**WORK INSTRUCTIONS**: In the data below, which lines hold "Crisis"? Copy every one.

**DATASET ENTRIES**:
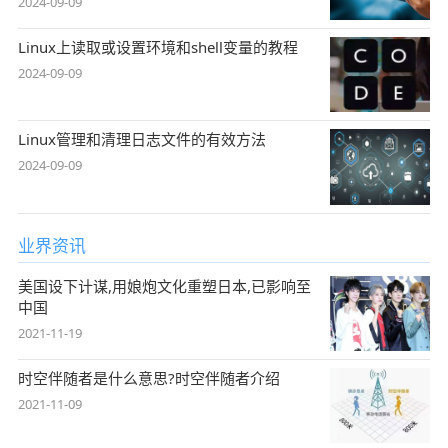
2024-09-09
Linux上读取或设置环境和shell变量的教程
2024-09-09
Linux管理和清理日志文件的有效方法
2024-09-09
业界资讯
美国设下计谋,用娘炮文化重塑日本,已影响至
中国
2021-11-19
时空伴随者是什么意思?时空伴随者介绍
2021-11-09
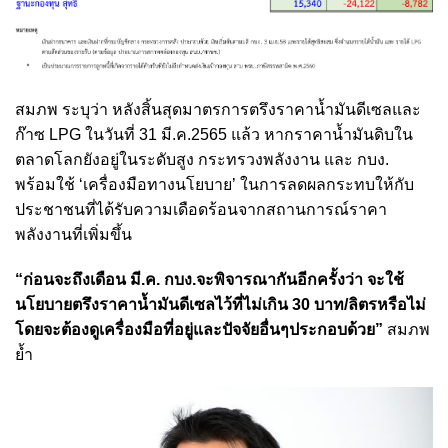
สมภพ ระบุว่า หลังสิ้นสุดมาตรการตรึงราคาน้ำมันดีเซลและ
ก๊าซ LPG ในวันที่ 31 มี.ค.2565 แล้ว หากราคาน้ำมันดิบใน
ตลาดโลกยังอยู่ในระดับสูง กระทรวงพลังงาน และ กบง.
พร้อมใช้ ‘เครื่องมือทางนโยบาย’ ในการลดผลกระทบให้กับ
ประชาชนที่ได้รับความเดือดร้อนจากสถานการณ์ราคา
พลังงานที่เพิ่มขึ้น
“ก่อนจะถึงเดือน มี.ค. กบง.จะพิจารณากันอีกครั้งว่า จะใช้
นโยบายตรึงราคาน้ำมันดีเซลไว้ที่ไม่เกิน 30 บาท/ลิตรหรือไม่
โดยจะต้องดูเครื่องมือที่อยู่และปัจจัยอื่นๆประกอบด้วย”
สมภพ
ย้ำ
...
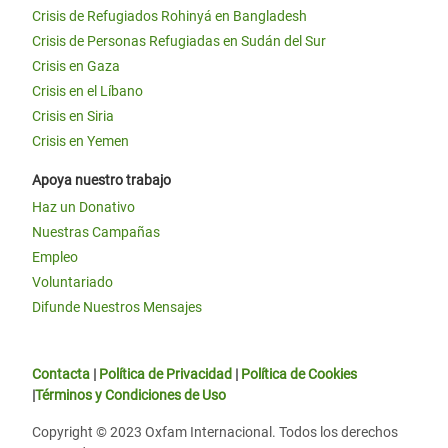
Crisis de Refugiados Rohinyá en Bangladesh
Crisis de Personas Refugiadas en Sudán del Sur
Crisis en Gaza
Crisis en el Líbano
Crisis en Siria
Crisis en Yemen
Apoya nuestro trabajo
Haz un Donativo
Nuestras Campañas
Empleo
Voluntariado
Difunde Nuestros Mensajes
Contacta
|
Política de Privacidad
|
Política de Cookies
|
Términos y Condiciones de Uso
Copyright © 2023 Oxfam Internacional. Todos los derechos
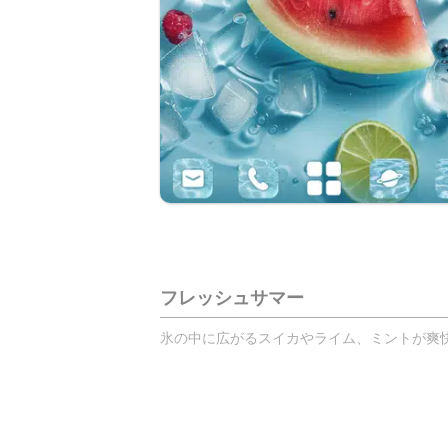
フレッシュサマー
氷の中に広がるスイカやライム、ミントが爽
==
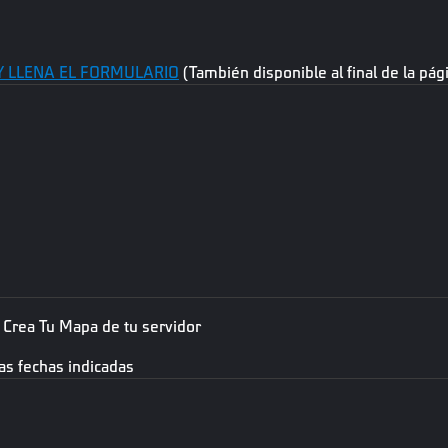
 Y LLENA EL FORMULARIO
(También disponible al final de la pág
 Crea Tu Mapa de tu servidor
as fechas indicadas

**TASK RESPONSE**:
Crisis de Refugiados Rohinyá en Bangladesh
Crisis de Personas Refugiadas en Sudán del Sur
Crisis en Gaza
Crisis en el Líbano
Crisis en Siria
Crisis en Yemen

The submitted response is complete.